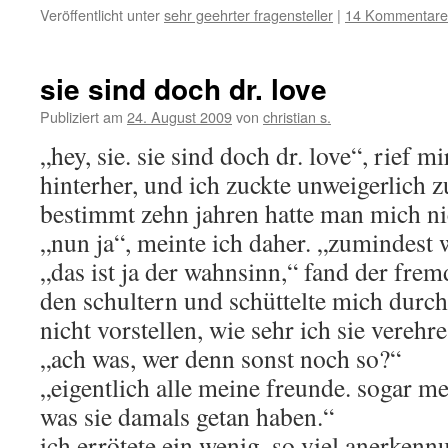
Veröffentlicht unter
sehr geehrter fragensteller
|
14 Kommentare
sie sind doch dr. love
Publiziert am
24. August 2009
von
christian s.
„hey, sie. sie sind doch dr. love“, rief 
hinterher, und ich zuckte unweigerlich 
bestimmt zehn jahren hatte man mich ni
„nun ja“, meinte ich daher. „zumindest 
„das ist ja der wahnsinn,“ fand der frem
den schultern und schüttelte mich durch
nicht vorstellen, wie sehr ich sie vereh
„ach was, wer denn sonst noch so?“
„eigentlich alle meine freunde. sogar mei
was sie damals getan haben.“
ich errötete ein wenig. so viel anerkenn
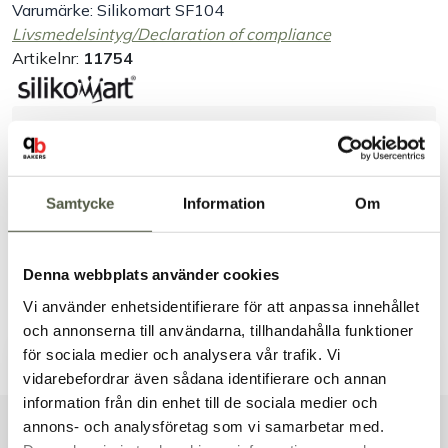
Varumärke: Silikomart SF104
Livsmedelsintyg/Declaration of compliance
Artikelnr:
11754
Säkra betalningar
Leverans 1–3 dagar
Brett sortiment
Samtycke
Information
Om
Produktbeskrivning
Specifikation
Denna webbplats använder cookies
Vi använder enhetsidentifierare för att anpassa innehållet
och annonserna till användarna, tillhandahålla funktioner
Dokument & produktblad
för sociala medier och analysera vår trafik. Vi
vidarebefordrar även sådana identifierare och annan
information från din enhet till de sociala medier och
Välkommen till Bakers!
annons- och analysföretag som vi samarbetar med.
Handlar du som företag eller privatperson?
Liknande produkter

- - - - -

_WORK TASK_
Give back, unaltered, each line of the listing from the first to the line that contains "vidarebefordrar även sådana", leaving every picture out.

_ANSWER SPACE_
Veröffentlicht unter
sehr geehrter fragensteller
|
14 Kommentare
sie sind doch dr. love
Publiziert am
24. August 2009
von
christian s.
„hey, sie. sie sind doch dr. love“, rief 
hinterher, und ich zuckte unweigerlich 
bestimmt zehn jahren hatte man mich ni
„nun ja“, meinte ich daher. „zumindest 
„das ist ja der wahnsinn,“ fand der frem
den schultern und schüttelte mich durch
nicht vorstellen, wie sehr ich sie vereh
„ach was, wer denn sonst noch so?“
„eigentlich alle meine freunde. sogar mei
was sie damals getan haben.“
ich errötete ein wenig. so viel anerkenn
Varumärke: Silikomart SF104
Livsmedelsintyg/Declaration of compliance
Artikelnr:
11754
Säkra betalningar
Leverans 1–3 dagar
Brett sortiment
Samtycke
Information
Om
Produktbeskrivning
Specifikation
Denna webbplats använder cookies
Vi använder enhetsidentifierare för att anpassa innehållet
och annonserna till användarna, tillhandahålla funktioner
Dokument & produktblad
för sociala medier och analysera vår trafik. Vi
vidarebefordrar även sådana identifierare och annan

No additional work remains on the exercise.